--- YOUR ASSIGNMENT ---
Please output exactly the lines below, starting at the line that has "Base de datos" and ending at the line that has "Posts in Gravel", both included; leave out all pictures and include nothing else.

--- DATA PROVIDED ---
++++

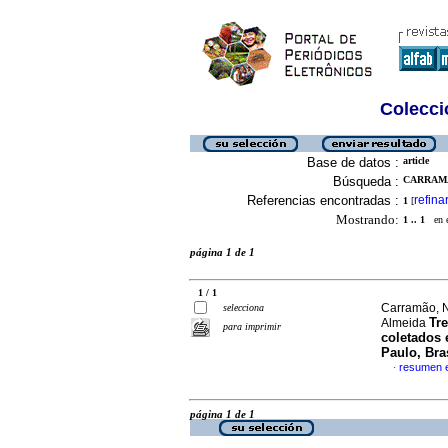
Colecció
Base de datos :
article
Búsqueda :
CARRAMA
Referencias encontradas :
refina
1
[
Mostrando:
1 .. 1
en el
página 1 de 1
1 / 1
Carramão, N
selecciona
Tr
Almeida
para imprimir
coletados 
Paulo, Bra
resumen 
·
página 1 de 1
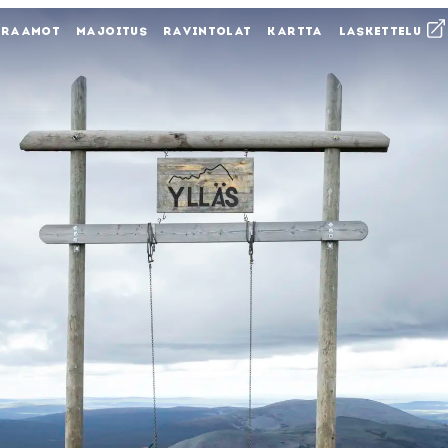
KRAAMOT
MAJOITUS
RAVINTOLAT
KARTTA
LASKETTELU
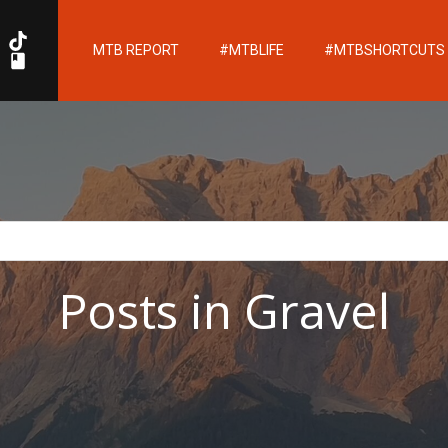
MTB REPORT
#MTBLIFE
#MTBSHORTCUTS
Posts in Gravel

++++

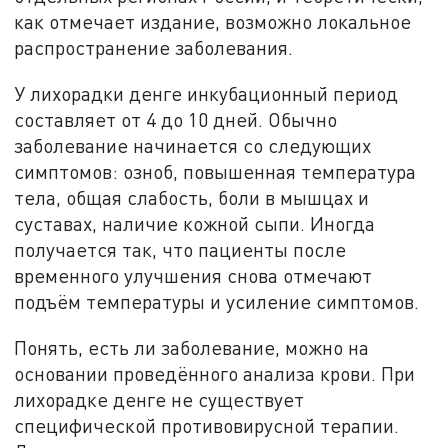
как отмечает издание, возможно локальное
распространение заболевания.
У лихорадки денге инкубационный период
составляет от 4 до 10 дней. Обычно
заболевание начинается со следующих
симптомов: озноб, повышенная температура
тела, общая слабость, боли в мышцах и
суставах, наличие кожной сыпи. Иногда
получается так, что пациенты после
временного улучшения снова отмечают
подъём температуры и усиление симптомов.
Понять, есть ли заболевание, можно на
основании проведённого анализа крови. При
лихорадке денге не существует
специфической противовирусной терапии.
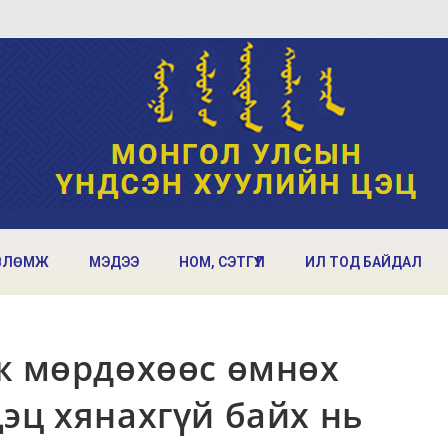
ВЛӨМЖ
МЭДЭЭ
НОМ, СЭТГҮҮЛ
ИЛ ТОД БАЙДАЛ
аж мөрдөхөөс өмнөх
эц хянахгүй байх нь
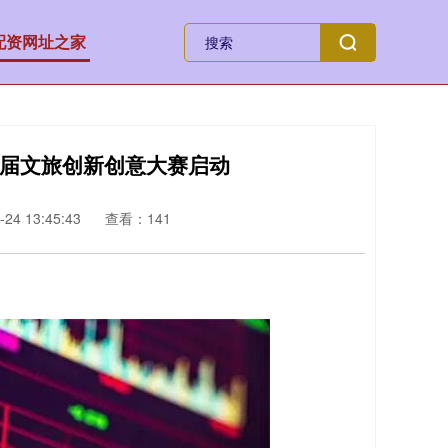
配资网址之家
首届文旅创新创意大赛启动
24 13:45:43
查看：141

++++

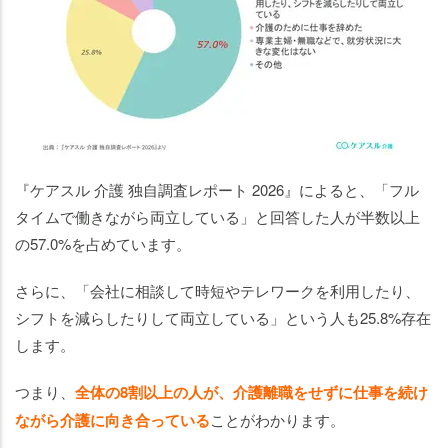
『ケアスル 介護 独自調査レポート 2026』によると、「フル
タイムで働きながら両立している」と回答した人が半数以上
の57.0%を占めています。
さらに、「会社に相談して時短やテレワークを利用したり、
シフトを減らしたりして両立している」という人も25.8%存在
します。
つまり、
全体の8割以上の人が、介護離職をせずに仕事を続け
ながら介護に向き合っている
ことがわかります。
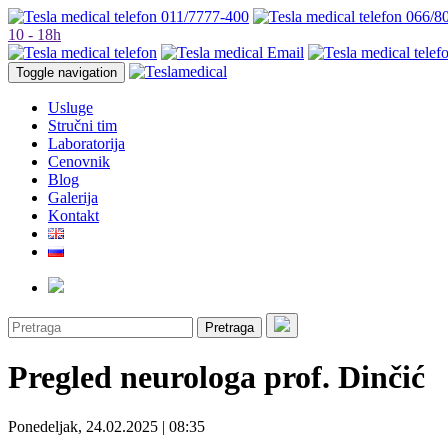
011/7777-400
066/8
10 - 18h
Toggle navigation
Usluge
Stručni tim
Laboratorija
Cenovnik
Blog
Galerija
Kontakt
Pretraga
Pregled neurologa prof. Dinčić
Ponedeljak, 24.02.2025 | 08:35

++++

--- EXERCISE OUTPUT ---
Base de datos :
article
Búsqueda :
CARRAMA
Referencias encontradas :
refina
1
[
Mostrando:
1 .. 1
en el
página 1 de 1
1 / 1
Carramão, N
selecciona
Tr
Almeida
para imprimir
coletados 
Paulo, Bra
resumen 
·
página 1 de 1
KRAAMOT
MAJOITUS
RAVINTOLAT
KARTTA
LASKETTELU
MTB REPORT
#MTBLIFE
#MTBSHORTCUTS
Posts in Gravel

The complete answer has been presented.